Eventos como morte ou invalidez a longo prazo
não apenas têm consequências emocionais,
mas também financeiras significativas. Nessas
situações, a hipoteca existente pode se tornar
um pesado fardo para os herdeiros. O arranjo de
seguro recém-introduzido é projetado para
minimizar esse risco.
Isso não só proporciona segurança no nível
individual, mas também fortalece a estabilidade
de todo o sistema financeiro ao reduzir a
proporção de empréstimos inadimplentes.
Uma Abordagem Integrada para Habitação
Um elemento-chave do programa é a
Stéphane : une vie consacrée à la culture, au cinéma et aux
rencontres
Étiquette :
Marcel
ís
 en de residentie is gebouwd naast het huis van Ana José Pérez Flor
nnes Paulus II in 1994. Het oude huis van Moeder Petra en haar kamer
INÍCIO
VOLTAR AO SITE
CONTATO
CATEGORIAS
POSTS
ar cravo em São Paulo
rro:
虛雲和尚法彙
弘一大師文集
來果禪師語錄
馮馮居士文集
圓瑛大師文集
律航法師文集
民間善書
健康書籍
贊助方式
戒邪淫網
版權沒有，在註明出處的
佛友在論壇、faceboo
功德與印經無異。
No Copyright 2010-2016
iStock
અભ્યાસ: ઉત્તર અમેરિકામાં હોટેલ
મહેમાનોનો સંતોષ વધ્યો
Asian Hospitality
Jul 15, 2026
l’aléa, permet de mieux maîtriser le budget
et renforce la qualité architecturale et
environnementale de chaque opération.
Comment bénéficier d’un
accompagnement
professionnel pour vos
-- -- --
= Problem =
From the line containing "l’aléa, permet de mieux maîtriser le budget" through the last line of the records, output each line exactly and nothing more.

= Written solution =
l’aléa, permet de mieux maîtriser le budget
et renforce la qualité architecturale et
environnementale de chaque opération.
Comment bénéficier d’un
accompagnement
professionnel pour vos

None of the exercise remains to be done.